Комбат предупредил командира полка и Понайотова, что на день связь будет отключена и подключаться батальон сможет только в случае крайней необходимости, на короткое время. Ночью же, пока лежит связь, надо переделать все дела, со всеми переговорить, все уточнить и, главное, спровадить с передовой этого хилобрюхого героя – чего доброго умрет в окопе своей смертью – вот диво-то будет.
x x x
Нелька Зыкова сидела на камешке возле воды, в шинеленке, кем-то из раненых накинутой на ее плечи, сушила своим телом мокрое белье и гимнастерку, сбросив безрукавку и ремень с пистолетом на колени. Лодка опрокинулась недалеко от берега, почти всех раненых удалось выловить и вытянуть на берег. Несчастные эти люди позалезли обратно в норки, выли там от боли, холода, безнадежности. Пока возились с ранеными, бегали взад-вперед, орали, матерились, лодку отбило на стрежь, потащило вверх дном. Немецкий пулеметчик, затаившийся на яру, продырявил пустую лодку в решето.

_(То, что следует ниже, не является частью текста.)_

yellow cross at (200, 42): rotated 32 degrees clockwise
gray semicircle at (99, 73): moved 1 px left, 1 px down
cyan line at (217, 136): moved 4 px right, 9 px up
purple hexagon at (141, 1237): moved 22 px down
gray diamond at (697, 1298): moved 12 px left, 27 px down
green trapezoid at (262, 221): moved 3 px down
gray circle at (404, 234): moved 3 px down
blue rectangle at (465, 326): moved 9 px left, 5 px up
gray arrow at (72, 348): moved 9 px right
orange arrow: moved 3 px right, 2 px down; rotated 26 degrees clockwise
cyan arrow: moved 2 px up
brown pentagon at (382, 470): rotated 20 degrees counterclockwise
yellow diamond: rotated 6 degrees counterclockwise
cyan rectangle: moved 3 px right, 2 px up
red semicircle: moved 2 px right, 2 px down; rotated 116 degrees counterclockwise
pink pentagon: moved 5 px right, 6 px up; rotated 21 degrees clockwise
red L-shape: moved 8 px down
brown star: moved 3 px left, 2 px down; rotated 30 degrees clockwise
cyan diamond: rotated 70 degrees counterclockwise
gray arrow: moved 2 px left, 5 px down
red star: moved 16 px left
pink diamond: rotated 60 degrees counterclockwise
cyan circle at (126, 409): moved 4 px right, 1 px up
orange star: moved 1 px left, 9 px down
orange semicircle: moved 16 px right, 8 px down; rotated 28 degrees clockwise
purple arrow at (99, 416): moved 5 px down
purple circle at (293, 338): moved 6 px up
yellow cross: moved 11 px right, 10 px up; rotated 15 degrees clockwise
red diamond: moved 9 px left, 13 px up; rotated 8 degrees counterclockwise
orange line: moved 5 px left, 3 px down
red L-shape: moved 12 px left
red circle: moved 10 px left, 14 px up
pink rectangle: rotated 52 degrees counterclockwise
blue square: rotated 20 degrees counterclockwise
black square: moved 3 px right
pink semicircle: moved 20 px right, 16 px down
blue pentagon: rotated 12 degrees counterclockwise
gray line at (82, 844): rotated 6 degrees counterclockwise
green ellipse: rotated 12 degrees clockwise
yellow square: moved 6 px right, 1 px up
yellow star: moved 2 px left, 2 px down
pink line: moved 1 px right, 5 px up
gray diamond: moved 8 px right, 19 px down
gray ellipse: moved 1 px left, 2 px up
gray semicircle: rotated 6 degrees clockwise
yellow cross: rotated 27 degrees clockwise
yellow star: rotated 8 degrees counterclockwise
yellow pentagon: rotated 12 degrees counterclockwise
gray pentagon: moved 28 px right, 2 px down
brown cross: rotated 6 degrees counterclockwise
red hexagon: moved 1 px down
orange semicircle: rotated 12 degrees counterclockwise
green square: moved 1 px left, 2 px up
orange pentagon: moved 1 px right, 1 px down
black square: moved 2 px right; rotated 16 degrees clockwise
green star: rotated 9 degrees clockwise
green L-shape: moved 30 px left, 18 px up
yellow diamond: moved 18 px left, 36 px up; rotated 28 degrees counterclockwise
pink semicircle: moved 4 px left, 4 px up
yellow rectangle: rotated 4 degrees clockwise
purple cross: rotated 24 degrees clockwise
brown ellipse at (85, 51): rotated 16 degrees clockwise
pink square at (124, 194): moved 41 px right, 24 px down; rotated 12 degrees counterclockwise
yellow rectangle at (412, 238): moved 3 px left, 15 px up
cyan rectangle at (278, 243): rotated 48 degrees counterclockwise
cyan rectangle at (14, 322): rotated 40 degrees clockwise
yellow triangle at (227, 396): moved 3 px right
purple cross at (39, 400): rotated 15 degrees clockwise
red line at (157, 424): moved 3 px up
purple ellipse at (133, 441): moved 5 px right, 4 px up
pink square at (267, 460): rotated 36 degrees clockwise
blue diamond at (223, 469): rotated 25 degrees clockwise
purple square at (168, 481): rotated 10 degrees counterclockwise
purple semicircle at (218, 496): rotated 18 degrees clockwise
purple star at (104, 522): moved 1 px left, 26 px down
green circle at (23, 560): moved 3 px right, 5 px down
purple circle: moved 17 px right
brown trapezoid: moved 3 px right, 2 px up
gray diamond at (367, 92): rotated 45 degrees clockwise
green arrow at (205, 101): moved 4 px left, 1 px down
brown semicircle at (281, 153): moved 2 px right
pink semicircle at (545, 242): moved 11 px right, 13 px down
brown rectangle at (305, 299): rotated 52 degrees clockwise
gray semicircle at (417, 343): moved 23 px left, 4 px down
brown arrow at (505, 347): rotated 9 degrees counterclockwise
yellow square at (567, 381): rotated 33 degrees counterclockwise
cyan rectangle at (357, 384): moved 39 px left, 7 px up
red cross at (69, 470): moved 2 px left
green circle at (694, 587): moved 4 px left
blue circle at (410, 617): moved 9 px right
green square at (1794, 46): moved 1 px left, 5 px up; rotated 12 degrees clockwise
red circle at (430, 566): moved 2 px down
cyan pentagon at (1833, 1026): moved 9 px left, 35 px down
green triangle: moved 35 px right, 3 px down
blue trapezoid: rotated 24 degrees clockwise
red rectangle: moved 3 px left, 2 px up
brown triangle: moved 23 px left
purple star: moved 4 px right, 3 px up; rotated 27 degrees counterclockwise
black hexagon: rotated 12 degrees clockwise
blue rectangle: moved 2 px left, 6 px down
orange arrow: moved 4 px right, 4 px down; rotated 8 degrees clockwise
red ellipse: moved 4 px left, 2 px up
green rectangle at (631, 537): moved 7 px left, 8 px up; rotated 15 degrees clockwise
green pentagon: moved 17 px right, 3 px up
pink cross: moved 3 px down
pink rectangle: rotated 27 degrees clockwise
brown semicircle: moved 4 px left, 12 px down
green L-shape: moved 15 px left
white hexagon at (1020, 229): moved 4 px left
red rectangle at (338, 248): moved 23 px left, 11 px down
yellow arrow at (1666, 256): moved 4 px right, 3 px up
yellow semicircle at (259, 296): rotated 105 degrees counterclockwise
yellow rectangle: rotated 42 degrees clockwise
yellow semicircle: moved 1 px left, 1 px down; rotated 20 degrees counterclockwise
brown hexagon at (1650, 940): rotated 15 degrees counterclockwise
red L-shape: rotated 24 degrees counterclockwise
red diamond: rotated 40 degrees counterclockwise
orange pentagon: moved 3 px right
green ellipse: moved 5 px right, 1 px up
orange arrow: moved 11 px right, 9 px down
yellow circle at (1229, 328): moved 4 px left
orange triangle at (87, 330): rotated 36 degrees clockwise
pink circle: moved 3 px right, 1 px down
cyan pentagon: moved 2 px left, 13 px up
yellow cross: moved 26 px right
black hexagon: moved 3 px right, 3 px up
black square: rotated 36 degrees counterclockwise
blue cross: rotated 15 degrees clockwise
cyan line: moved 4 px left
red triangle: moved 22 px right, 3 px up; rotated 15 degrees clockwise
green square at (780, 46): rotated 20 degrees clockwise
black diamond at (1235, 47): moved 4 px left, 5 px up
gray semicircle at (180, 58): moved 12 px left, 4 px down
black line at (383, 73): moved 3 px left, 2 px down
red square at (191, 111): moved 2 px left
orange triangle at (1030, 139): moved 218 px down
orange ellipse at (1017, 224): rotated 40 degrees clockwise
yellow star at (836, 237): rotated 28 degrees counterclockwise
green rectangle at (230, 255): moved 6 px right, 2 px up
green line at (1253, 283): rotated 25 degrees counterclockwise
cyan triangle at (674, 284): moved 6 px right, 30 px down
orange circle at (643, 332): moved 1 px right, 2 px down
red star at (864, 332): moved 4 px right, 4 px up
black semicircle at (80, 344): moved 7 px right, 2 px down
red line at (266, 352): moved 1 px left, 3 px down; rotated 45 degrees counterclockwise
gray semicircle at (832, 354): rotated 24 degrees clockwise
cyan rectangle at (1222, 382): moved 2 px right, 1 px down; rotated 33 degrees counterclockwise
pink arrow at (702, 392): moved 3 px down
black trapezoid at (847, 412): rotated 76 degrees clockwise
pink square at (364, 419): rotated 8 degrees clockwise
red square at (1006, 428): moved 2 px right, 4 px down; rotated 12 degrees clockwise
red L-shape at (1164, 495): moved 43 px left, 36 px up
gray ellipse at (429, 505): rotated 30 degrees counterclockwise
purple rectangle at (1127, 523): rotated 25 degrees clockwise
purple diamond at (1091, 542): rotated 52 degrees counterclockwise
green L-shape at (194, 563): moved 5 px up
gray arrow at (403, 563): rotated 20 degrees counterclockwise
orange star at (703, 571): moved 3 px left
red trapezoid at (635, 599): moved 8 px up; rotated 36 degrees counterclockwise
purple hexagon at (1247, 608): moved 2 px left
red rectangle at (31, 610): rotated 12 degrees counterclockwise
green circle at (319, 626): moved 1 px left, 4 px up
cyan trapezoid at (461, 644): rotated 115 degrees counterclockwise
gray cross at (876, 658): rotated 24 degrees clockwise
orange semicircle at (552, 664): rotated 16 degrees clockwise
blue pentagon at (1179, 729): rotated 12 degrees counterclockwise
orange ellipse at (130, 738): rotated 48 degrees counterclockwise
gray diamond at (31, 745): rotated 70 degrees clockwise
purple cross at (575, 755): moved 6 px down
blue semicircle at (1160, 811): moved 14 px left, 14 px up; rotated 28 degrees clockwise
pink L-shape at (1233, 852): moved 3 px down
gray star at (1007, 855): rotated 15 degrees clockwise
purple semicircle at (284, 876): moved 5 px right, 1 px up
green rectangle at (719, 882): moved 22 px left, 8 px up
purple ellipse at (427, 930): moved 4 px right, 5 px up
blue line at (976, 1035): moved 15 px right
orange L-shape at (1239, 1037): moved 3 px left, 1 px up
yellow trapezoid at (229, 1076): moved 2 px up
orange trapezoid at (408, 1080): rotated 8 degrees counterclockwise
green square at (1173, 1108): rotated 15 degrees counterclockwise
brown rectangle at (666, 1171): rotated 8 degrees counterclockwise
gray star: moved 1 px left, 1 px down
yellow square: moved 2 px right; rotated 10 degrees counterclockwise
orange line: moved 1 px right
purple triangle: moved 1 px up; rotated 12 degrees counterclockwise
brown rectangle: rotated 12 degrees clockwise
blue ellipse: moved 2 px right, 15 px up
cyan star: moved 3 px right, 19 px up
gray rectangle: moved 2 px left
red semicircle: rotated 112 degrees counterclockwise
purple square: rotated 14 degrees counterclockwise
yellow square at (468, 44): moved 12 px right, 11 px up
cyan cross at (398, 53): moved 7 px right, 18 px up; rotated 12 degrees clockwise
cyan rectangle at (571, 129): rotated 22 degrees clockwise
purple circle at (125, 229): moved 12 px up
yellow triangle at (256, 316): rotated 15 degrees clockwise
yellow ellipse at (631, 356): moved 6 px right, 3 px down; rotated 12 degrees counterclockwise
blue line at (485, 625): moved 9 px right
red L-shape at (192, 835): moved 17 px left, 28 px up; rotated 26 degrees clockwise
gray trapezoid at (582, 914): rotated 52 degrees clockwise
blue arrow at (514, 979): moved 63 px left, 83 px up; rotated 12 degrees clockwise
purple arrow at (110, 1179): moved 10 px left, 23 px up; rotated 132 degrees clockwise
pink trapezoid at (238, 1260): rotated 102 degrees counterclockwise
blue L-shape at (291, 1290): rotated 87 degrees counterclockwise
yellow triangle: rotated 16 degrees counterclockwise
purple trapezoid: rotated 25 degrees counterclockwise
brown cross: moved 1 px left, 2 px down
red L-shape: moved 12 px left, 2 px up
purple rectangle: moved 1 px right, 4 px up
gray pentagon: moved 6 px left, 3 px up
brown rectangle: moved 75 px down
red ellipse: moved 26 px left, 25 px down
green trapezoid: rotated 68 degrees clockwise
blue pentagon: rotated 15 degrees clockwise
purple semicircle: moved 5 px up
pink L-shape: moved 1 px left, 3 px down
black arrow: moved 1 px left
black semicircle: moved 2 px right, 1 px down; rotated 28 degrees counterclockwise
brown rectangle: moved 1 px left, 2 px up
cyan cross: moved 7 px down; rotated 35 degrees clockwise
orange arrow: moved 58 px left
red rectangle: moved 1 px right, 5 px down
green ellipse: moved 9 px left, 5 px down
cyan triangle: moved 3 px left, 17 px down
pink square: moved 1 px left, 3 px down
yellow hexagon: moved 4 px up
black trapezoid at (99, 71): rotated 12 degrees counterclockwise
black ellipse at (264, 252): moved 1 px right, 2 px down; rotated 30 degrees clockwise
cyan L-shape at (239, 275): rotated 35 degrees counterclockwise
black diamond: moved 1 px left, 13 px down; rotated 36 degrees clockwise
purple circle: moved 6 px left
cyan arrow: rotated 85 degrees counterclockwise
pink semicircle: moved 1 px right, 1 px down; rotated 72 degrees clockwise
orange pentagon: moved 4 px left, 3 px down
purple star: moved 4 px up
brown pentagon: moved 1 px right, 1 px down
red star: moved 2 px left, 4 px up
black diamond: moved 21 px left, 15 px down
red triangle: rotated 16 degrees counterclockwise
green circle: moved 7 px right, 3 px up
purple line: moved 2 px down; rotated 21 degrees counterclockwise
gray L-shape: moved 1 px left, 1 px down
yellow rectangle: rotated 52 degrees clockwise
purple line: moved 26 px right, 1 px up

Увидев Нельку, одиноко, будто Аленушка, сидящую на камешке, Яшкин отослал сопровождающего, подошел, сел рядом:
– Здравствуйте!
– Здравствуйте. Вы кто будете?
Яшкин сказал, кто он и откуда. Нелька, не открывая глаз, поклацывала зубами.
– Мне Алексей Донатович про тебя говорил. Че ж ты? Героизмом хочешь родину потрясти, так она у нас и без того до основания потрясенная.
– А мы ведь с вами знакомые, Неля. Давно. Да все не было случая разговориться.
– Вот как?! Не на танцах?
– Нет. Какие уж там танцы. Володя Яшкин рассказал Нельке про окружение под Вязьмой, про то, какой был ад, когда прорывали кольцо. – С вами еще девушка была, Фая, по-моему.
– Она и сейчас со мной. Она и приплывет за нами. Она не бросит. – Неля со свистом втягивала воздух, ежилась. – Земной шар все же круглый – нет-нет да и повстречаю своих крестников на боевом пути. – Она покосилась в его сторону: – Раз я тебя спасла, помоги и ты мне, обними, к себе прижми, а то я скоро окочурюсь.
Яшкин послушно расстегнул шинель. Она почти вся вошла в ее просторы. Сверху набросили вторую шинель. Обняв лейтенанта, жмясь к нему, Нелька разочарованно уронила:
– Телишка в тебе… Но всешки маленько греет.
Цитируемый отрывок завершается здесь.